Politics & Government

Big Backlog of Evidence in Rape Cases Targeted in New Bill

New legislation has the potential to nearly double the number of arrests in rape cases, said Assemblywoman Nancy Skinner, co-author of the bill with Assemblyman Rob Bonta and other lawmakers.

By Bay City News Service and Patch Staff

New legislation aimed at reducing a backlog of untested DNA evidence in rape cases could potentially nearly double the number of arrests in sexual assault cases, State Assemblywoman Nancy Skinner, D-Berkeley, said Tuesday.

Skinner spoke with Patch following a news conference Tuesday morning at the state building on Clay Street in downtown Oakland where the legislation was announced. 

She said after similar legislation was enacted in New York in 2004, the arrest rate for rapes jumped from 40 percent to 70 percent in about two years. 

At the news conference, Skinner called the backlog of rape kits sitting untested on police evidence shelves in Alameda County and statewide "a second assault" on victims. 

She said that the victims have to undergo an invasive physical exam following an attack, and that it is unacceptable that the evidence then "languishes" on a shelf.

To expedite testing, Skinner has written Assembly Bill 1517 with state Assemblyman Rob Bonta, D-Oakland, and other legislators. (Skinner's Assembly district includes Piedmont and other northern Alameda County cities, while Bonta's district includes Alameda).

The bill sets time limits for law enforcement agencies and forensics labs to process evidence collected from victims after sexual assaults.

The bill stipulates that sexual assault forensic evidence must be sent to a crime lab within five days after it is booked into evidence by a law enforcement agency.

The crime lab would then have to process the evidence and upload DNA profiles to the Combined DNA Index System, or CODIS, within 30 days. 

At the conference, Bonta called the backlog "an affront to our justice system" that allows perpetrators of sex assaults to remain on the streets.

Alameda County District Attorney Nancy O'Malley is already working with local law enforcement agencies to ensure that proper and timely testing occurs after a rape.

"We need to change police culture," she said.

She said many police departments train their officers to prioritize rape kits when the suspect is unknown.

However, O'Malley said it is also important to process rape kits in cases where a suspect has been identified, because often a suspect in one case can be linked to other cases through DNA evidence — especially since many sex offenders tend to be repeat criminals. 

O'Malley has partnered with county law enforcement agencies since June 2011 to keep track of how many untested rape kits their evidence rooms contained, according to the district attorney's office.

An initial audit turned up more than 1,900 untested rape kits in Alameda County alone, O'Malley said.

She said that now, by keeping tabs on the rape kits, "we are eliminating the backlog."

The Natasha Justice Project, a New York-based nonprofit that works with sexual assault survivors, has teamed up with the district attorney's office to provide funding to test those nearly 2,000 rape kits, O'Malley said.

Skinner said  in a phone interview that the new legislation would still give law enforcement agencies some say in what evidence is tested.

"But there's a provision that if they decide a rape kit isn't worth testing, they must inform the victim," she said. 

That provision alone could influence how many kits are sent to labs for testing, Skinner said.

Currently there's no legal requirement that victims be informed whether evidence in their cases is being tested, she said.

The high cost of lab work, understaffing in many police departments and decisions by investigators that some evidence isn't worth testing all contribute to the present backlog, Skinner said.

Skinner said it's too early to identify where the money for more testing will come from "but we will be doing that as we work the bill through the legislature."

She said when similar legislation was vetoed in 2011, California was still deep in a recession.
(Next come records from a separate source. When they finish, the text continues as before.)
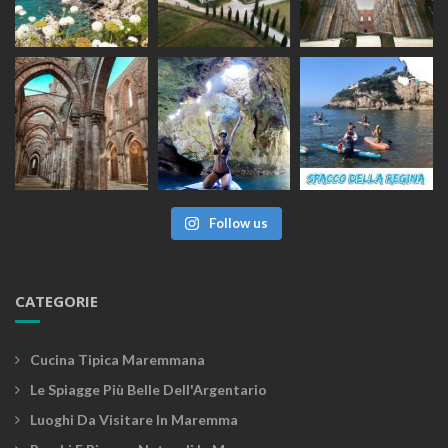
Follow us
CATEGORIE
Cucina Tipica Maremmana
Le Spiagge Più Belle Dell'Argentario
Luoghi Da Visitare In Maremma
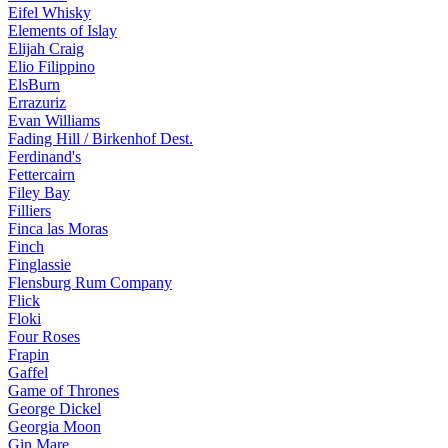
Eifel Whisky
Elements of Islay
Elijah Craig
Elio Filippino
ElsBurn
Errazuriz
Evan Williams
Fading Hill / Birkenhof Dest.
Ferdinand's
Fettercairn
Filey Bay
Filliers
Finca las Moras
Finch
Finglassie
Flensburg Rum Company
Flick
Floki
Four Roses
Frapin
Gaffel
Game of Thrones
George Dickel
Georgia Moon
Gin Mare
She's hopeful that improving economic conditions in the state will bring a different outcome this time.

It's possible that law enforcement agencies could tap into money raised by Prop. 69, a measure approved by California voters in 2004, that increased financial penalties for many crimes, Skinner said.

Heather Marlowe, a sexual assault survivor who spoke at Tuesday's news conference, said her rape kit took more than two years to be processed.

She said she was drugged and raped at the Bay to Breakers race in San Francisco in 2010. After a year, she hadn't heard back from police about the DNA from her case, even after a suspect had been identified.

Marlowe, an actor and playwright, later wrote a play about the long wait.

"I felt absolutely powerless," she said.

Eventually, her kit was tested after two years, she said.

She has since gone before the San Francisco Police Commission and requested an audit of her case to examine how it was handled.